YOUR OBJECTIVE: The result should be the lines from the one holding "Rebsortentage der Rebveredlung Antes" to the final line of the records below, repeated exactly and with no pictures.

TASK MATERIAL:
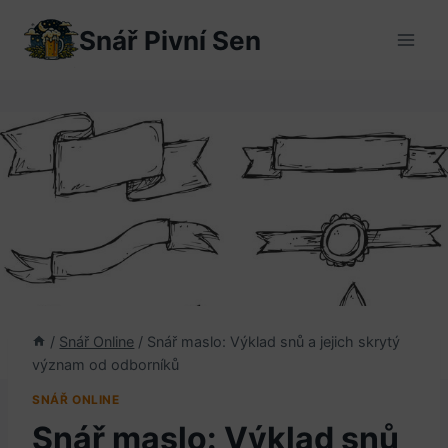
Přeskočit
Snář Pivní Sen
na
obsah
/
Snář Online
/
Snář maslo: Výklad snů a jejich skrytý
význam od odborníků
SNÁŘ ONLINE
Snář maslo: Výklad snů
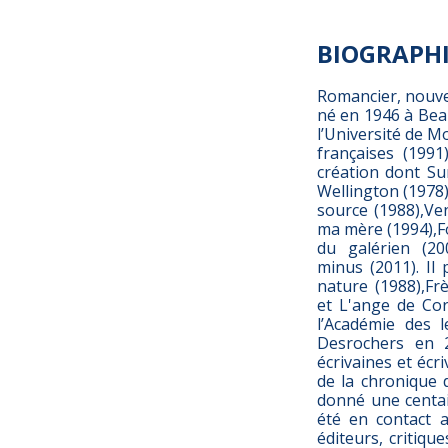
BIOGRAPH
Romancier, nouvel
né en 1946 à Bea
l’Université de M
françaises (1991
création dont Su
Wellington (1978)
source (1988),Ven
ma mère (1994),Fo
du galérien (2
minus (2011). Il
nature (1988),Fr
et L'ange de Cor
l’Académie des l
Desrochers en 
écrivaines et écr
de la chronique 
donné une centai
été en contact a
éditeurs, critiqu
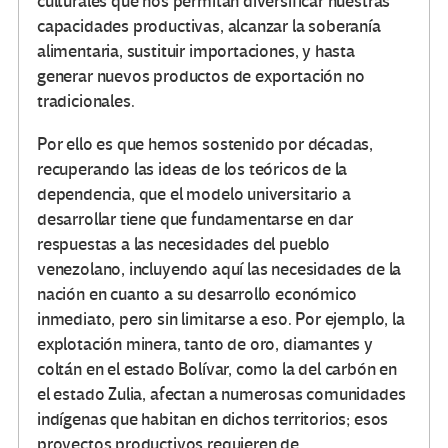
culturales que nos permitan diversificar nuestras
capacidades productivas, alcanzar la soberanía
alimentaria, sustituir importaciones, y hasta
generar nuevos productos de exportación no
tradicionales.
Por ello es que hemos sostenido por décadas,
recuperando las ideas de los teóricos de la
dependencia, que el modelo universitario a
desarrollar tiene que fundamentarse en dar
respuestas a las necesidades del pueblo
venezolano, incluyendo aquí las necesidades de la
nación en cuanto a su desarrollo económico
inmediato, pero sin limitarse a eso. Por ejemplo, la
explotación minera, tanto de oro, diamantes y
coltán en el estado Bolívar, como la del carbón en
el estado Zulia, afectan a numerosas comunidades
indígenas que habitan en dichos territorios; esos
proyectos productivos requieren de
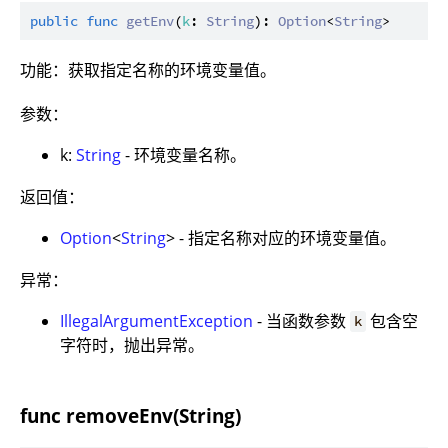
public
func
getEnv
(
k
: 
String
): 
Option
<
String
功能：获取指定名称的环境变量值。
参数：
k:
String
- 环境变量名称。
返回值：
Option
<
String
> - 指定名称对应的环境变量值。
异常：
IllegalArgumentException
- 当函数参数
包含空
k
字符时，抛出异常。
func removeEnv(String)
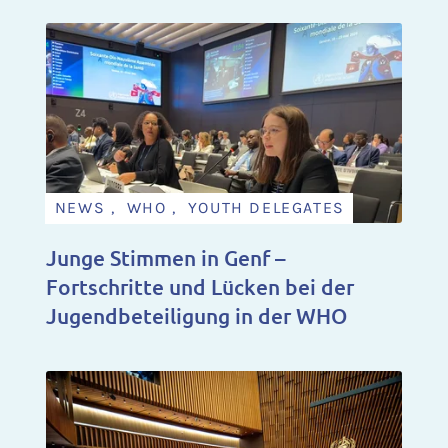
NEWS , WHO , YOUTH DELEGATES
Junge Stimmen in Genf –
Fortschritte und Lücken bei der
Jugendbeteiligung in der WHO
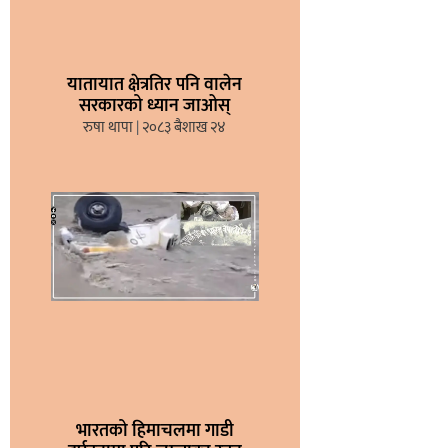
यातायात क्षेत्रतिर पनि वालेन
सरकारको ध्यान जाओस्
रुषा थापा
२०८३ बैशाख २४
भारतको हिमाचलमा गाडी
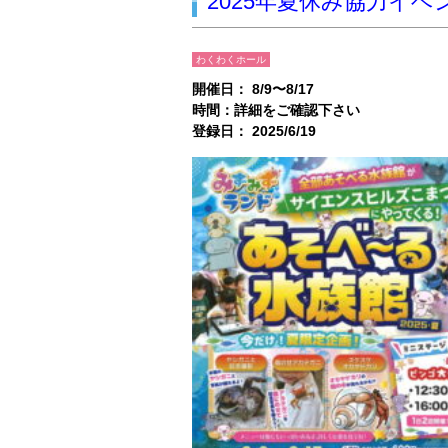
2025年夏休み協力イベン
わくわくホール
開催日： 8/9〜8/17
時間：詳細をご確認下さい
登録日： 2025/6/19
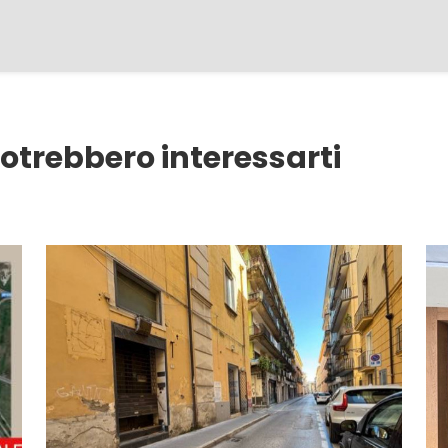
otrebbero interessarti
75 mq
1 Bagni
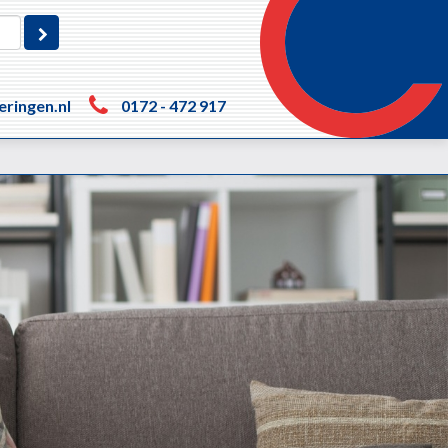
eringen.nl
0172 - 472 917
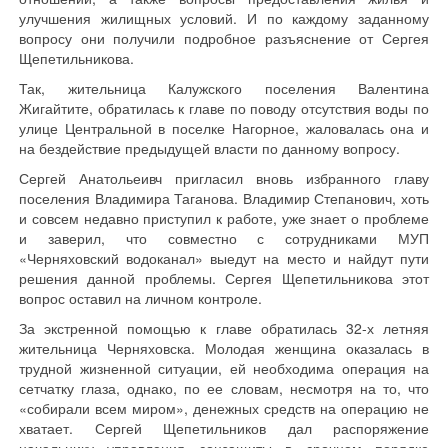
улучшения жилищных условий. И по каждому заданному
вопросу они получили подробное разъяснение от Сергея
Щепетильникова.
Так, жительница Калужского поселения Валентина
Жигайтите, обратилась к главе по поводу отсутствия воды по
улице Центральной в поселке Нагорное, жаловалась она и
на бездействие предыдущей власти по данному вопросу.
Сергей Анатольеивч пригласил вновь избранного главу
поселения Владимира Таганова. Владимир Степанович, хоть
и совсем недавно приступил к работе, уже знает о проблеме
и заверил, что совместно с сотрудниками МУП
«Черняховский водоканал» выедут на место и найдут пути
решения данной проблемы. Сергея Щепетильникова этот
вопрос оставил на личном контроле.
За экстренной помощью к главе обратилась 32-х летняя
жительница Черняховска. Молодая женщина оказалась в
трудной жизненной ситуации, ей необходима операция на
сетчатку глаза, однако, по ее словам, несмотря на то, что
«собирали всем миром», денежных средств на операцию не
хватает. Сергей Щепетильников дал распоряжение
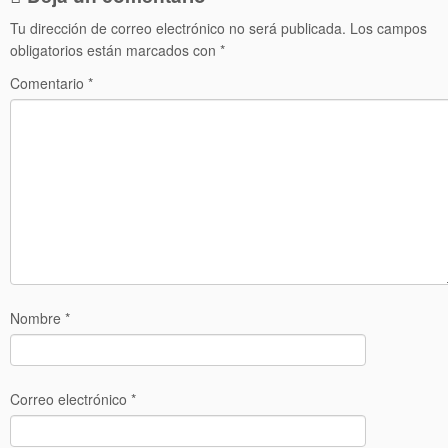
Tu dirección de correo electrónico no será publicada.
Los campos
obligatorios están marcados con
*
Comentario
*
Nombre
*
Correo electrónico
*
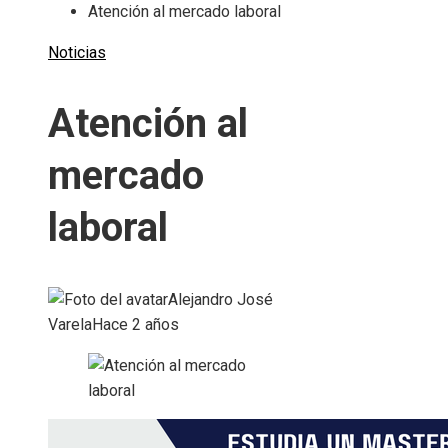
Atención al mercado laboral
Noticias
Atención al
mercado
laboral
Alejandro José
Varela
Hace 2 años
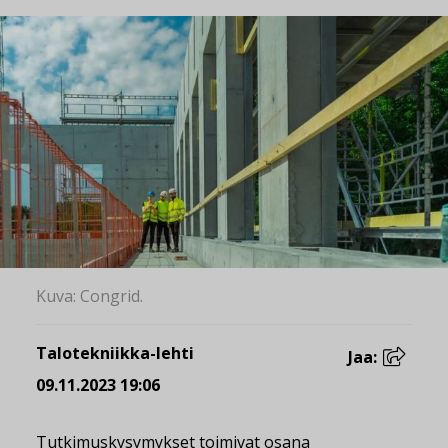
Kuva: Congrid.
Talotekniikka-lehti
Jaa:
09.11.2023 19:06
Tutkimuskysymykset toimivat osana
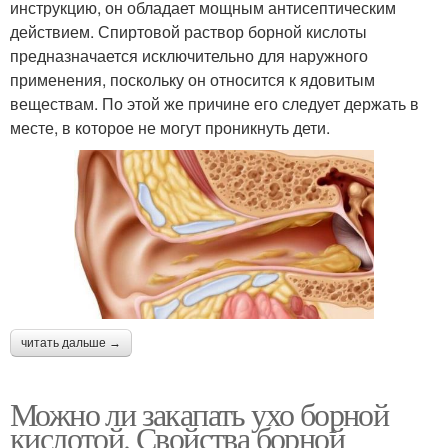
инструкцию, он обладает мощным антисептическим
действием. Спиртовой раствор борной кислоты
предназначается исключительно для наружного
применения, поскольку он относится к ядовитым
веществам. По этой же причине его следует держать в
месте, в которое не могут проникнуть дети.
читать дальше →
Можно ли закапать ухо борной
кислотой. Свойства борной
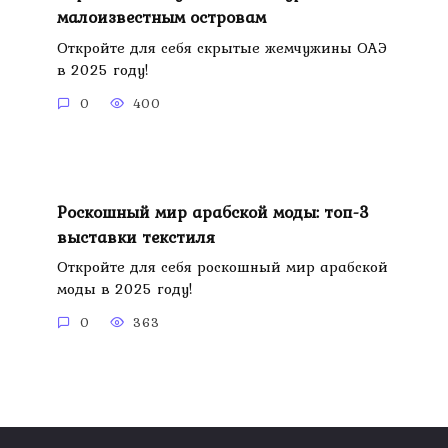
малоизвестным островам
Откройте для себя скрытые жемчужины ОАЭ
в 2025 году!
0
400
Роскошный мир арабской моды: топ-3
выставки текстиля
Откройте для себя роскошный мир арабской
моды в 2025 году!
0
363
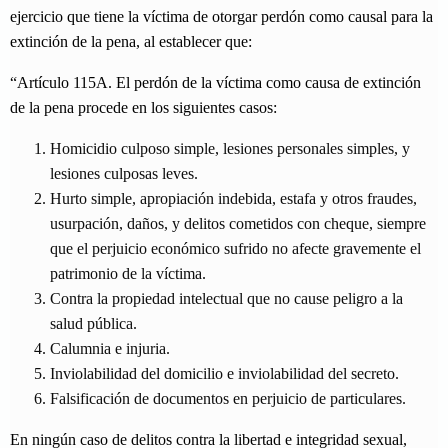
ejercicio que tiene la víctima de otorgar perdón como causal para la
extinción de la pena, al establecer que:
“Artículo 115A. El perdón de la víctima como causa de extinción
de la pena procede en los siguientes casos:
Homicidio culposo simple, lesiones personales simples, y
lesiones culposas leves.
Hurto simple, apropiación indebida, estafa y otros fraudes,
usurpación, daños, y delitos cometidos con cheque, siempre
que el perjuicio económico sufrido no afecte gravemente el
patrimonio de la víctima.
Contra la propiedad intelectual que no cause peligro a la
salud pública.
Calumnia e injuria.
Inviolabilidad del domicilio e inviolabilidad del secreto.
Falsificación de documentos en perjuicio de particulares.
En ningún caso de delitos contra la libertad e integridad sexual,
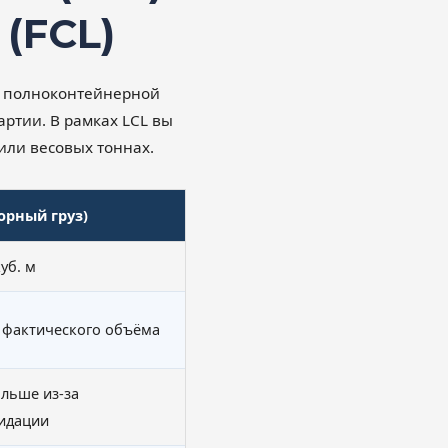
(FCL)
 с полноконтейнерной
артии. В рамках LCL вы
или весовых тоннах.
борный груз)
куб. м
 фактического объёма
ольше из-за
идации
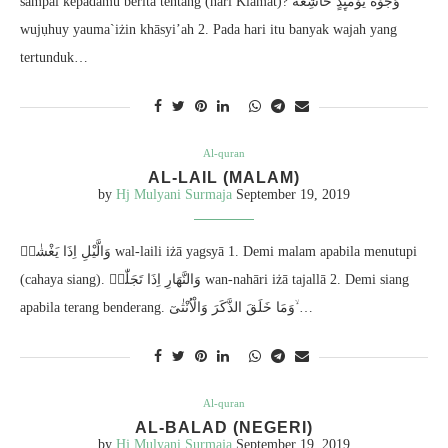
sampai kepadamu berita tentang (hari Kiamat)? وُجُوْهٌ يَّوْمَىِٕذٍ خَاشِعَةٌ ۙ
wujụhuy yauma`iżin khāsyi’ah 2. Pada hari itu banyak wajah yang
tertunduk…
Al-quran
AL-LAIL (MALAM)
by
Hj Mulyani Surmaja
September 19, 2019
وَالَّيْلِ اِذَا يَغْشٰىۙ wal-laili iżā yagsyā 1. Demi malam apabila menutupi
(cahaya siang). وَالنَّهَارِ اِذَا تَجَلّٰىۙ wan-nahāri iżā tajallā 2. Demi siang
apabila terang benderang. وَمَا خَلَقَ الذَّكَرَ وَالْاُنْثٰىٓ ۙ…
Al-quran
AL-BALAD (NEGERI)
by
Hj Mulyani Surmaja
September 19, 2019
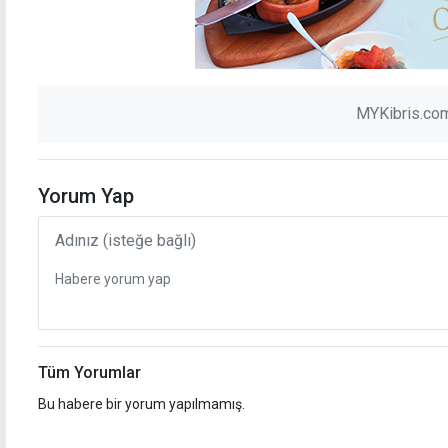
MYKibris.com
Yorum Yap
Tüm Yorumlar
Bu habere bir yorum yapılmamış.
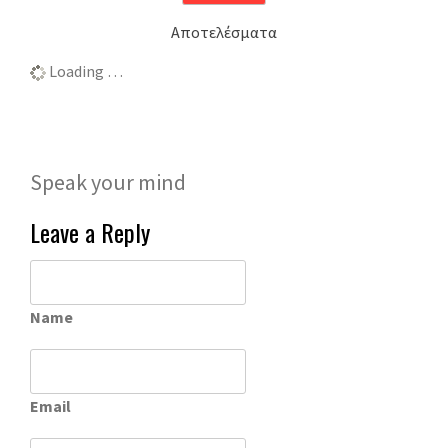
Αποτελέσματα
Loading …
Speak your mind
Leave a Reply
Name
Email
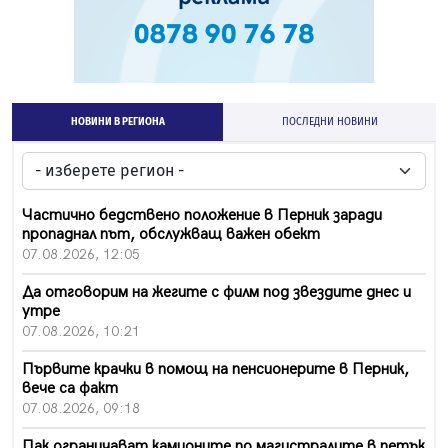
НОВИНИ В РЕГИОНА
ПОСЛЕДНИ НОВИНИ
Частично бедствено положение в Перник заради
пропаднал път, обслужващ важен обект
07.08.2026, 12:05
Да отговорим на жегите с филм под звездите днес и
утре
07.08.2026, 10:21
Първите крачки в помощ на пенсионерите в Перник,
вече са факт
07.08.2026, 09:18
Пак ограничават камионите по магистралите в петък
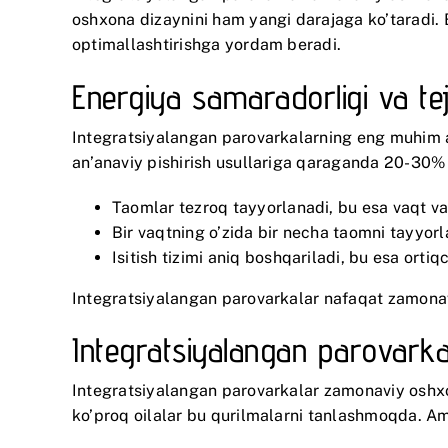
oshxona dizaynini ham yangi darajaga ko’taradi. 
optimallashtirishga yordam beradi.
Energiya samaradorligi va tej
Integratsiyalangan parovarkalarning eng muhim afz
an’anaviy pishirish usullariga qaraganda 20-30%
Taomlar tezroq tayyorlanadi, bu esa vaqt va 
Bir vaqtning o’zida bir necha taomni tayyor
Isitish tizimi aniq boshqariladi, bu esa ortiq
Integratsiyalangan parovarkalar nafaqat zamonavi
Integratsiyalangan parovarkal
Integratsiyalangan parovarkalar zamonaviy oshxon
ko’proq oilalar bu qurilmalarni tanlashmoqda. A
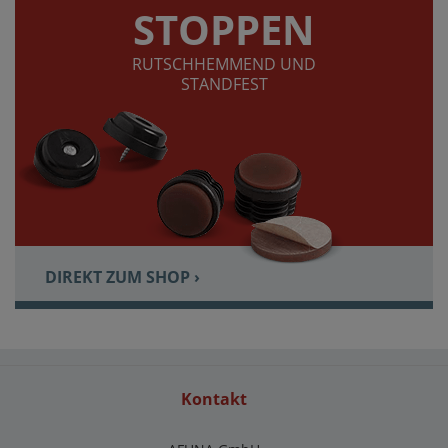
STOPPEN
RUTSCHHEMMEND UND
STANDFEST
DIREKT ZUM SHOP ›
Kontakt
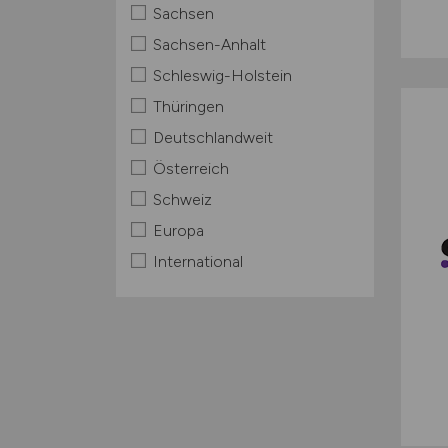
Sachsen
Sachsen-Anhalt
Schleswig-Holstein
Thüringen
Deutschlandweit
Österreich
Schweiz
Europa
International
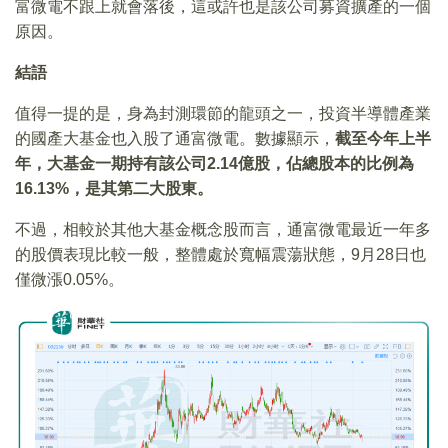
富微電不跟上就會落後，這或許也是該公司募資擴產的一個
原因。
結語
值得一提的是，身為封測環節的龍頭之一，投資半導體產業
的國產大基金也入股了通富微電。數據顯示，
截至今年上半
年，大基金一期持有該公司
2.14
億股，佔總股本的比例為
16.13%
，是其第二大股東。
不過，相較於其他大基金概念股而言，通富微電最近一年多
的股價表現比較一般，整體處於寬幅震蕩狀態，9月28日也
僅微漲0.05%。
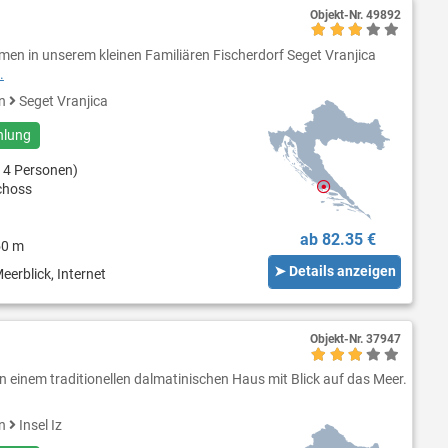
Objekt-Nr.
49892
mmen in unserem kleinen Familiären Fischerdorf Seget Vranjica
.
en
Seget Vranjica
hlung
 4 Personen)
choss
ab 82.35 €
50 m
➤ Details anzeigen
eerblick, Internet
Objekt-Nr.
37947
h in einem traditionellen dalmatinischen Haus mit Blick auf das Meer.
en
Insel Iz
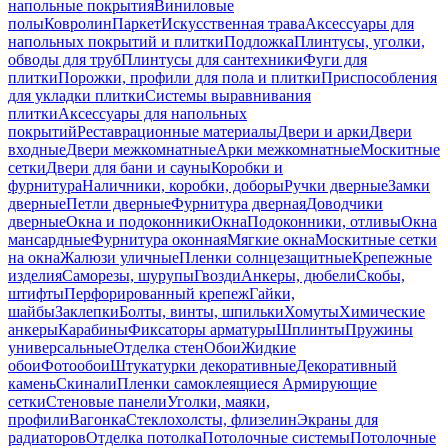
напольные покрытия
Виниловые
полы
Ковролин
Паркет
Искусственная трава
Аксессуары для
напольных покрытий и плитки
Подложка
Плинтусы, уголки,
обводы для труб
Плинтусы для сантехники
Фуги для
плитки
Порожки, профили для пола и плитки
Приспособления
для укладки плитки
Системы выравнивания
плитки
Аксессуары для напольных
покрытий
Реставрационные материалы
Двери и арки
Двери
входные
Двери межкомнатные
Арки межкомнатные
Москитные
сетки
Двери для бани и сауны
Коробки и
фурнитура
Наличники, коробки, доборы
Ручки дверные
Замки
дверные
Петли дверные
Фурнитура дверная
Доводчики
дверные
Окна и подоконники
Окна
Подоконники, отливы
Окна
мансардные
Фурнитура оконная
Мягкие окна
Москитные сетки
на окна
Жалюзи уличные
Пленки солнцезащитные
Крепежные
изделия
Саморезы, шурупы
Гвозди
Анкеры, дюбели
Скобы,
штифты
Перфорированный крепеж
Гайки,
шайбы
Заклепки
Болты, винты, шпильки
Хомуты
Химические
анкеры
Карабины
Фиксаторы арматуры
Шплинты
Пружины
универсальные
Отделка стен
Обои
Жидкие
обои
Фотообои
Штукатурки декоративные
Декоративный
камень
Скинали
Пленки самоклеящиеся
Армирующие
сетки
Стеновые панели
Уголки, маяки,
профили
Вагонка
Стеклохолсты, флизелин
Экраны для
радиаторов
Отделка потолка
Потолочные системы
Потолочные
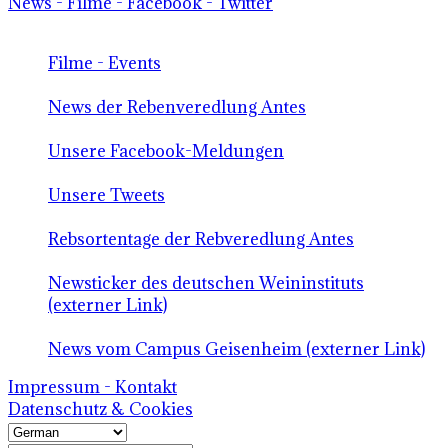
News - Filme - Facebook - Twitter
Filme - Events
News der Rebenveredlung Antes
Unsere Facebook-Meldungen
Unsere Tweets
Rebsortentage der Rebveredlung Antes
Newsticker des deutschen Weininstituts
(externer Link)
News vom Campus Geisenheim (externer Link)
Impressum - Kontakt
Datenschutz & Cookies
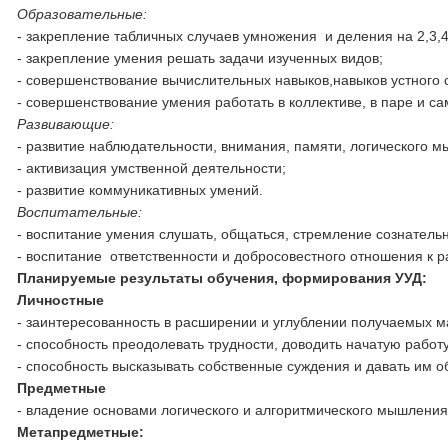
Образовательные:
- закрепление табличных случаев умножения и деления на 2,3,4
- закрепление умения решать задачи изученных видов;
- совершенствование вычислительных навыков,навыков устного 
- совершенствование умения работать в коллективе, в паре и с
Развивающие:
- развитие наблюдательности, внимания, памяти, логического 
- активизация умственной деятельности;
- развитие коммуникативных умений.
Воспитательные:
- воспитание умения слушать, общаться, стремление сознатель
- воспитание ответственности и добросовестного отношения к 
Планируемые результаты обучения, формирования УУД:
Личностные
- заинтересованность в расширении и углублении получаемых м
- способность преодолевать трудности, доводить начатую работ
- способность высказывать собственные суждения и давать им о
Предметные
- владение основами логического и алгоритмического мышления
Метапредметные:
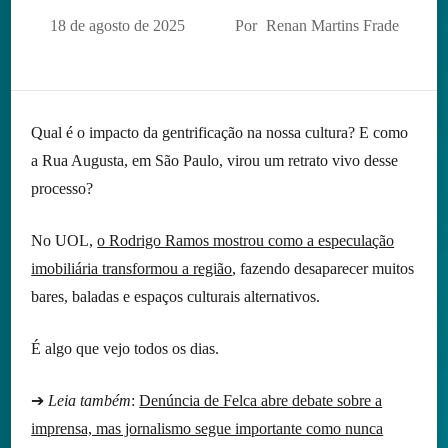
18 de agosto de 2025
Por
Renan Martins Frade
Qual é o impacto da gentrificação na nossa cultura? E como
a Rua Augusta, em São Paulo, virou um retrato vivo desse
processo?
No UOL,
o Rodrigo Ramos mostrou como a especulação
imobiliária transformou a região
, fazendo desaparecer muitos
bares, baladas e espaços culturais alternativos.
É algo que vejo todos os dias.
➔
Leia também
:
Denúncia de Felca abre debate sobre a
imprensa, mas jornalismo segue importante como nunca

THE ANSWER:
Rebsortentage der Rebveredlung Antes
Newsticker des deutschen Weininstituts
(externer Link)
News vom Campus Geisenheim (externer Link)
Impressum - Kontakt
Datenschutz & Cookies
Образовательные:
- закрепление табличных случаев умножения и деления на 2,3,4
- закрепление умения решать задачи изученных видов;
- совершенствование вычислительных навыков,навыков устного 
- совершенствование умения работать в коллективе, в паре и с
Развивающие:
- развитие наблюдательности, внимания, памяти, логического 
- активизация умственной деятельности;
- развитие коммуникативных умений.
Воспитательные:
- воспитание умения слушать, общаться, стремление сознатель
- воспитание ответственности и добросовестного отношения к 
Планируемые результаты обучения, формирования УУД:
Личностные
- заинтересованность в расширении и углублении получаемых м
- способность преодолевать трудности, доводить начатую работ
- способность высказывать собственные суждения и давать им о
Предметные
- владение основами логического и алгоритмического мышления
Метапредметные:
18 de agosto de 2025
Por
Renan Martins Frade
Qual é o impacto da gentrificação na nossa cultura? E como
a Rua Augusta, em São Paulo, virou um retrato vivo desse
processo?
No UOL,
o Rodrigo Ramos mostrou como a especulação
imobiliária transformou a região
, fazendo desaparecer muitos
bares, baladas e espaços culturais alternativos.
É algo que vejo todos os dias.
➔
Leia também
:
Denúncia de Felca abre debate sobre a
imprensa, mas jornalismo segue importante como nunca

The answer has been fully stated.